Gov. Rick Perry, who with local officials has opposed the fence, thanked Chertoff for being receptive to local feedback.
Chertoff noted that a "legislative fix" allowing the local and federal funding contributions to the project would be required for the agreement to move forward.
It was the most conciliatory atmosphere between border communities and Homeland Security since the border fence dispute began more than a year ago, and an about-face from last month, when Chertoff said people worried about the impact of increased security on cross-border travel should "grow up."
Hidalgo County chief executive J.D. Salinas said the levee improvements would also save property owners who faced millions of dollars in insurance premium increases because of poor flood control in the area.
But most significant is that the border wall-levee system will stay along the river's edge. Earlier plans had the fence winding through towns like Granjeno as far as two miles inland from the Rio Grande, cutting off huge swaths of property into a no-man's land between the fence and the river. The fence also would have cut off water access to farmers and ranchers in the area.
"The people of Granjeno should not be concerned," Salinas said.
Residents and elected leaders throughout the Rio Grande Valley had bristled at the idea of a border fence, fearing both the loss of private land and the message it would send to their sister communities in Mexico.
But last fall, Salinas and his Cameron County counterpart, Carlos Cascos, suggested the levee compromise, figuring they could fix two problems at the same time.
"I think that's a big victory for all of us here," Cascos said.
The No Border Wall Coalition says the Department of Homeland Security should begin a new Environmental Impact Statement for the Rio Grande Valley if it intends to back the so-called "vertical levee" plan.

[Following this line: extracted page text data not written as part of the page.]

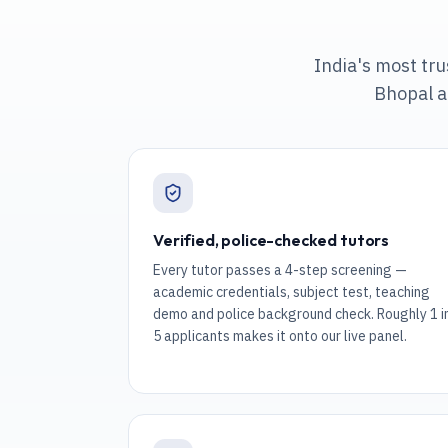
India's most tr
Bhopal a
Verified, police-checked tutors
Every tutor passes a 4-step screening —
academic credentials, subject test, teaching
demo and police background check. Roughly 1 i
5 applicants makes it onto our live panel.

"We are concerned that DHS intends to push through the idea of a wall-levee combination in the Rio Grande Valley before it has been thoroughly evaluated," said NBW spokesperson Stefanie Herweck.
"If DHS is serious about their plan they must prove the efficacy and safety of the wall-levee combo with the appropriate engineering and hydrological studies."
Herweck said new engineering and hydrological studies on the levee-fence combo plan should be made available for public review in a new draft EIS for the Valley.
"Construction should not begin unless we can be assured that this will not put the safety of Texas residents at risk," she said.
"DHS should not start tearing the sides off of our levees, and possibly destabilizing them ahead of hurricane season, until they know how the wall will impact the levees' structural integrity."
Herweck said a cautious approach would see DHS abandon the plan to begin fence or levee-fence construction in the spring, so that Valley residents do not go into hurricane season with the levees in a compromised state.